_ACTION ITEM_:
A faithful transcription of all the data, images excluded, is the required answer.

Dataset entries
_ _ _

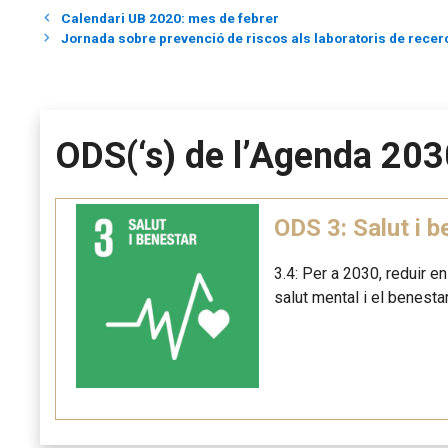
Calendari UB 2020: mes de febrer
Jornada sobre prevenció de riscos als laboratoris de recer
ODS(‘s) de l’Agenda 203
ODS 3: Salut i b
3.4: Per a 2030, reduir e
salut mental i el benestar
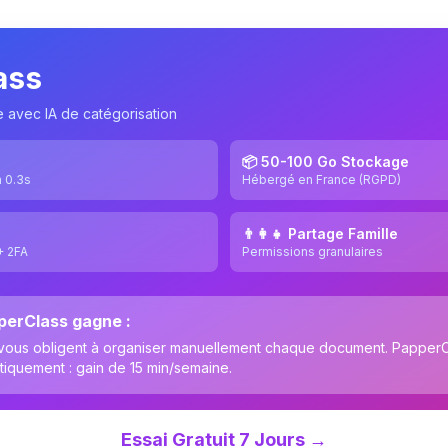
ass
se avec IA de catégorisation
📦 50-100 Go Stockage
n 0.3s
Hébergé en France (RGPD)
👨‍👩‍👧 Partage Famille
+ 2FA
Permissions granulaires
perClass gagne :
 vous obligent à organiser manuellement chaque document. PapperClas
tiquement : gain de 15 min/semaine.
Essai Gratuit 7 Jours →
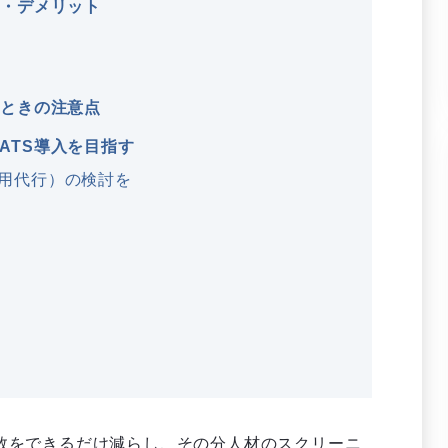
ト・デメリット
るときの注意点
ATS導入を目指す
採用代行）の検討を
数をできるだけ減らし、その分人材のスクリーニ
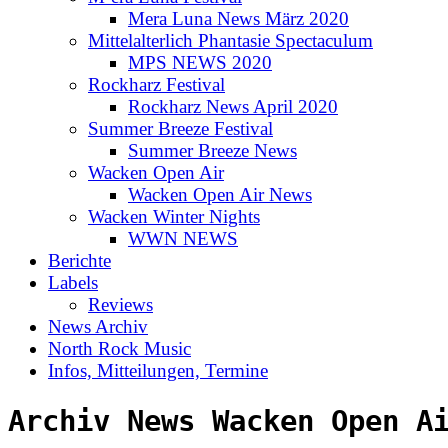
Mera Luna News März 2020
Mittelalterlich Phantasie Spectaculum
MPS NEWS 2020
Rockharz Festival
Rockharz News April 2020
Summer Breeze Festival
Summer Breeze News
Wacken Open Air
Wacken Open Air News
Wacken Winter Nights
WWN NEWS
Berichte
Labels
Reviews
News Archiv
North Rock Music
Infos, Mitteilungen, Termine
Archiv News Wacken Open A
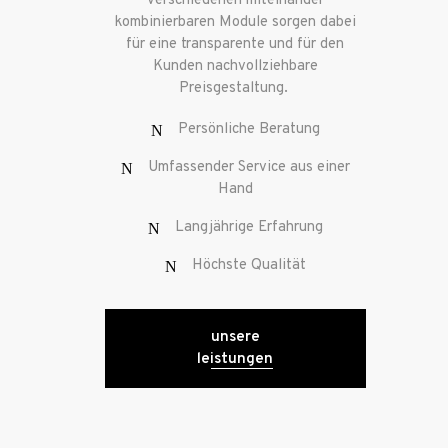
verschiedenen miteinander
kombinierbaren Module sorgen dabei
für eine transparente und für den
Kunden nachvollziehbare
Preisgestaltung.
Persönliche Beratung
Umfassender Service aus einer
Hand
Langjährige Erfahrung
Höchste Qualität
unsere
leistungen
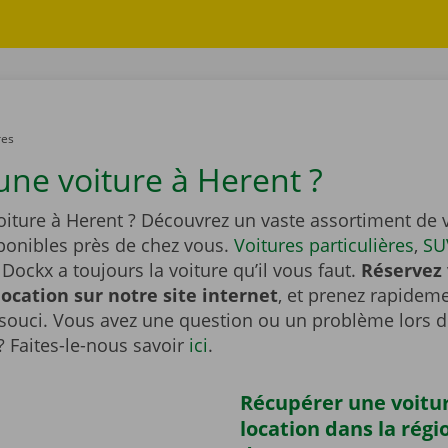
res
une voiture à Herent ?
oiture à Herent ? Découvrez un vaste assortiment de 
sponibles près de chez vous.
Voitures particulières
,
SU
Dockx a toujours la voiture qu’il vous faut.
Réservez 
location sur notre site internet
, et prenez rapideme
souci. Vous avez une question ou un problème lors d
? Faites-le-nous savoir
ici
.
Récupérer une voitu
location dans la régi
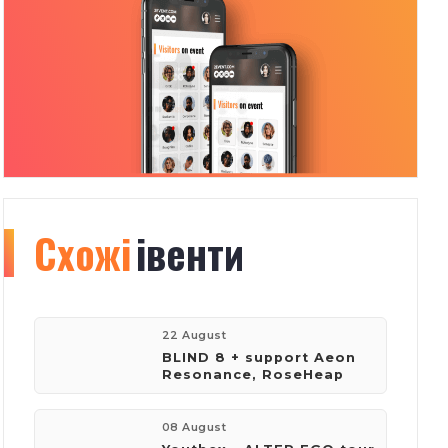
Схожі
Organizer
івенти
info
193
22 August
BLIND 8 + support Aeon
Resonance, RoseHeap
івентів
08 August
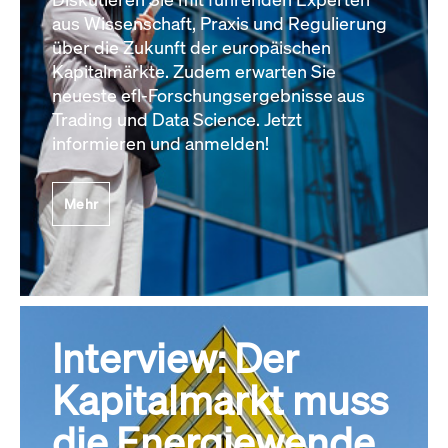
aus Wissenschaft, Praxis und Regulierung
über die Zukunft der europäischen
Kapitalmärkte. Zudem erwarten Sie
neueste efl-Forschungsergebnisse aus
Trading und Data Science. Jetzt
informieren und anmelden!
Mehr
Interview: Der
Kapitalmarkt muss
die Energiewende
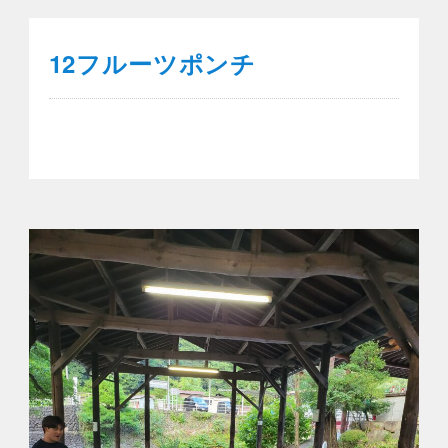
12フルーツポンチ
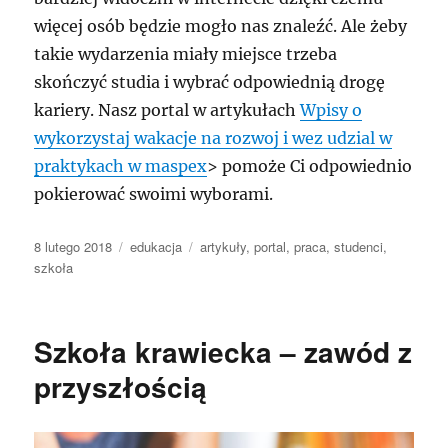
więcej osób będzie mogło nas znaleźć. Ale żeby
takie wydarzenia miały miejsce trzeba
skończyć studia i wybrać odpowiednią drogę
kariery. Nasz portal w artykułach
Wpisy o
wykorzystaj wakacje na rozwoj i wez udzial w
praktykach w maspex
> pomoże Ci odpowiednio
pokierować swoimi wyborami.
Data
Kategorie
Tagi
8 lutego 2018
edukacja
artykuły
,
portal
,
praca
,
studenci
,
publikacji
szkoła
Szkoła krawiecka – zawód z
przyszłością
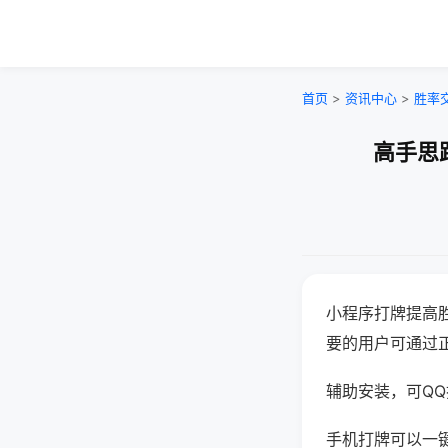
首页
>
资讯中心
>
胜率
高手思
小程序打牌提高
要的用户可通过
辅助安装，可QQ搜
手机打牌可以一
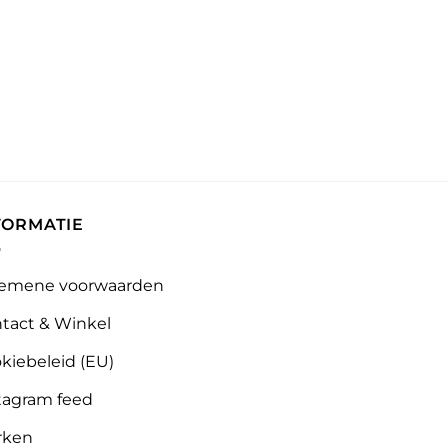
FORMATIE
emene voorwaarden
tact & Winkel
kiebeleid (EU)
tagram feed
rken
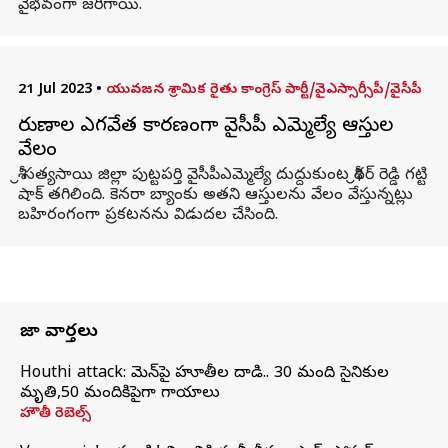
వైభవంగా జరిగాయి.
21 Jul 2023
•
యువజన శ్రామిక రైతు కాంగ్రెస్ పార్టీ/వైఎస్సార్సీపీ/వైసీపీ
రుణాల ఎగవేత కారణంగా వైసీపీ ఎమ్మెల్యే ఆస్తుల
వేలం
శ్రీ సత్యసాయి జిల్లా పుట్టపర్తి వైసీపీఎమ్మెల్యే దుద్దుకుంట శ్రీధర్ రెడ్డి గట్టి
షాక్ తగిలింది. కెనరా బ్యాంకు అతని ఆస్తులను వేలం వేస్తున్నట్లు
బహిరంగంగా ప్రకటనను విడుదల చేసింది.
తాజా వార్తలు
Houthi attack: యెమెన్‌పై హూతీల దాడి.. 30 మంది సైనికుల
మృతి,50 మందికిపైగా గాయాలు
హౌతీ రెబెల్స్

_ _ _

_RESULT OF THE EXERCISE_:
Calendari UB 2020: mes de febrer
Jornada sobre prevenció de riscos als laboratoris de recer
ODS(‘s) de l’Agenda 203
ODS 3: Salut i b
3.4: Per a 2030, reduir e
salut mental i el benestar
ass
se avec IA de catégorisation
📦 50-100 Go Stockage
n 0.3s
Hébergé en France (RGPD)
👨‍👩‍👧 Partage Famille
+ 2FA
Permissions granulaires
perClass gagne :
 vous obligent à organiser manuellement chaque document. PapperClas
tiquement : gain de 15 min/semaine.
Essai Gratuit 7 Jours →
ト・デメリット
るときの注意点
ATS導入を目指す
採用代行）の検討を
数をできるだけ減らし、その分人材のスクリーニ
Mera Luna News März 2020
Mittelalterlich Phantasie Spectaculum
MPS NEWS 2020
Rockharz Festival
Rockharz News April 2020
Summer Breeze Festival
Summer Breeze News
Wacken Open Air
Wacken Open Air News
Wacken Winter Nights
WWN NEWS
Berichte
Labels
Reviews
News Archiv
North Rock Music
Infos, Mitteilungen, Termine
Archiv News Wacken Open A
verschiedenen miteinander
kombinierbaren Module sorgen dabei
für eine transparente und für den
Kunden nachvollziehbare
Preisgestaltung.
Persönliche Beratung
Umfassender Service aus einer
Hand
Langjährige Erfahrung
Höchste Qualität
unsere
leistungen
res
une voiture à Herent ?
oiture à Herent ? Découvrez un vaste assortiment de 
sponibles près de chez vous.
Voitures particulières
,
SU
Dockx a toujours la voiture qu’il vous faut.
Réservez 
location sur notre site internet
, et prenez rapideme
souci. Vous avez une question ou un problème lors d
? Faites-le-nous savoir
ici
.
Récupérer une voitu
location dans la régi
Схожі
Organizer
івенти
info
193
22 August
BLIND 8 + support Aeon
Resonance, RoseHeap
івентів
08 August
aus Wissenschaft, Praxis und Regulierung
über die Zukunft der europäischen
Kapitalmärkte. Zudem erwarten Sie
neueste efl-Forschungsergebnisse aus
Trading und Data Science. Jetzt
informieren und anmelden!
Mehr
Interview: Der
Kapitalmarkt muss
die Energiewende
12フルーツポンチ
więcej osób będzie mogło nas znaleźć. Ale żeby
takie wydarzenia miały miejsce trzeba
skończyć studia i wybrać odpowiednią drogę
kariery. Nasz portal w artykułach
Wpisy o
wykorzystaj wakacje na rozwoj i wez udzial w
praktykach w maspex
> pomoże Ci odpowiednio
pokierować swoimi wyborami.
Data
Kategorie
Tagi
8 lutego 2018
edukacja
artykuły
,
portal
,
praca
,
studenci
,
publikacji
szkoła
Szkoła krawiecka – zawód z
przyszłością
首页
>
资讯中心
>
胜率
高手思
小程序打牌提高
要的用户可通过
辅助安装，可QQ搜
手机打牌可以一
FORMATIE
emene voorwaarden
tact & Winkel
kiebeleid (EU)
tagram feed
rken
వైభవంగా జరిగాయి.
21 Jul 2023
•
యువజన శ్రామిక రైతు కాంగ్రెస్ పార్టీ/వైఎస్సార్సీపీ/వైసీపీ
రుణాల ఎగవేత కారణంగా వైసీపీ ఎమ్మెల్యే ఆస్తుల
వేలం
శ్రీ సత్యసాయి జిల్లా పుట్టపర్తి వైసీపీఎమ్మెల్యే దుద్దుకుంట శ్రీధర్ రెడ్డి గట్టి
షాక్ తగిలింది. కెనరా బ్యాంకు అతని ఆస్తులను వేలం వేస్తున్నట్లు
బహిరంగంగా ప్రకటనను విడుదల చేసింది.
తాజా వార్తలు
Houthi attack: యెమెన్‌పై హూతీల దాడి.. 30 మంది సైనికుల
మృతి,50 మందికిపైగా గాయాలు
హౌతీ రెబెల్స్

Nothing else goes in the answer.